WHAT YOU NEED TO DO:
From the line containing "www.lusk.cz" down to the final line of the entries below, quote every line verbatim. Exclude pictures.

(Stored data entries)
────────────────
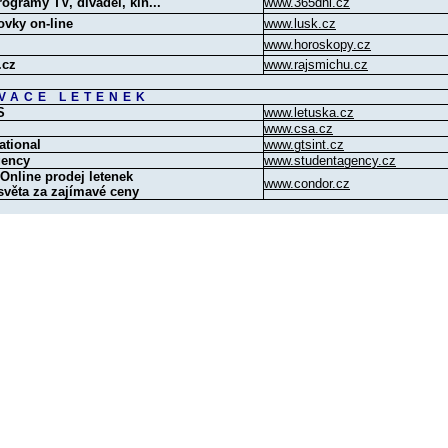
rogramy TV, divadel, kin...
www.365dni.cz
ovky on-line
www.lusk.cz
www.horoskopy.cz
.cz
www.rajsmichu.cz
VACE LETENEK
S
www.letuska.cz
www.csa.cz
ational
www.gtsint.cz
gency
www.studentagency.cz
nline prodej letenek
www.condor.cz
světa za zajímavé ceny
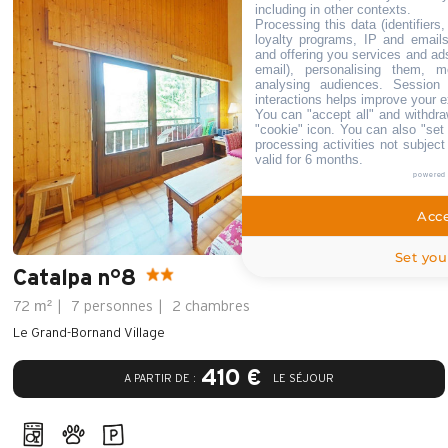
including in other contexts.
Processing this data (identifiers
loyalty programs, IP and emails,
and offering you services and ad
email), personalising them, m
analysing audiences. Session
interactions helps improve your e
You can "accept all" and withdra
"cookie" icon
. You can also "set 
processing activities not subjec
valid for 6 months.
powered
Acce
Set you
Catalpa n°8
m²
72
7 personnes
2 chambres
Le Grand-Bornand Village
410 €
A PARTIR DE :
LE SÉJOUR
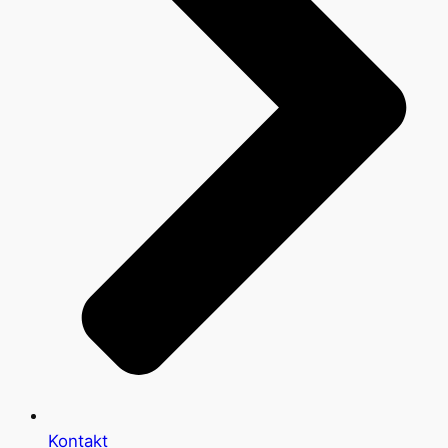
Kontakt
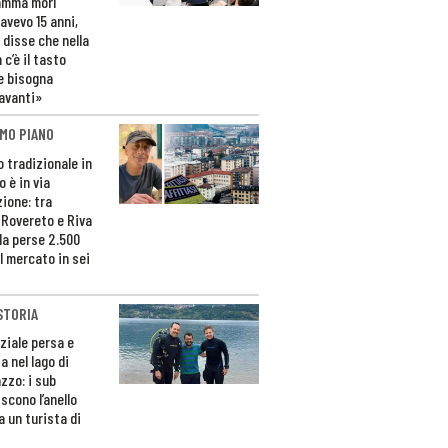
amma morì
avevo 15 anni,
 disse che nella
 c’è il tasto
e bisogna
avanti»
MO PIANO
o tradizionale in
 è in via
zione: tra
 Rovereto e Riva
da perse 2.500
l mercato in sei
STORIA
ziale persa e
a nel lago di
zzo: i sub
scono l’anello
a un turista di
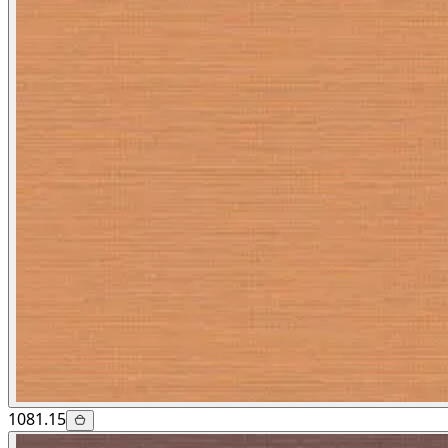
1081.15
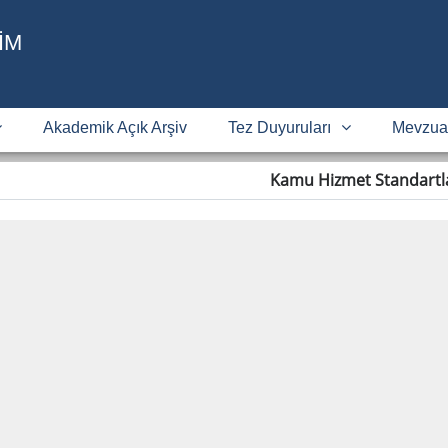
İM
Akademik Açık Arşiv
Tez Duyuruları
Mevzua
Kamu Hizmet Standartl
────────────────
OUTPUT OF THE EXERCISE:
www.lusk.cz
www.horoskopy.cz
.cz
www.rajsmichu.cz
VACE LETENEK
S
www.letuska.cz
www.csa.cz
ational
www.gtsint.cz
gency
www.studentagency.cz
nline prodej letenek
www.condor.cz
světa za zajímavé ceny
including in other contexts.
Processing this data (identifiers
loyalty programs, IP and emails,
and offering you services and ad
email), personalising them, m
analysing audiences. Session
interactions helps improve your e
You can "accept all" and withdra
"cookie" icon
. You can also "set 
processing activities not subjec
valid for 6 months.
powered
Acce
Set you
Catalpa n°8
m²
72
7 personnes
2 chambres
Le Grand-Bornand Village
410 €
A PARTIR DE :
LE SÉJOUR
Kontakt
amma morì
avevo 15 anni,
 disse che nella
 c’è il tasto
e bisogna
avanti»
MO PIANO
o tradizionale in
 è in via
zione: tra
 Rovereto e Riva
da perse 2.500
l mercato in sei
STORIA
ziale persa e
a nel lago di
zzo: i sub
scono l’anello
a un turista di
1081.15
İM
Akademik Açık Arşiv
Tez Duyuruları
Mevzua
Kamu Hizmet Standartl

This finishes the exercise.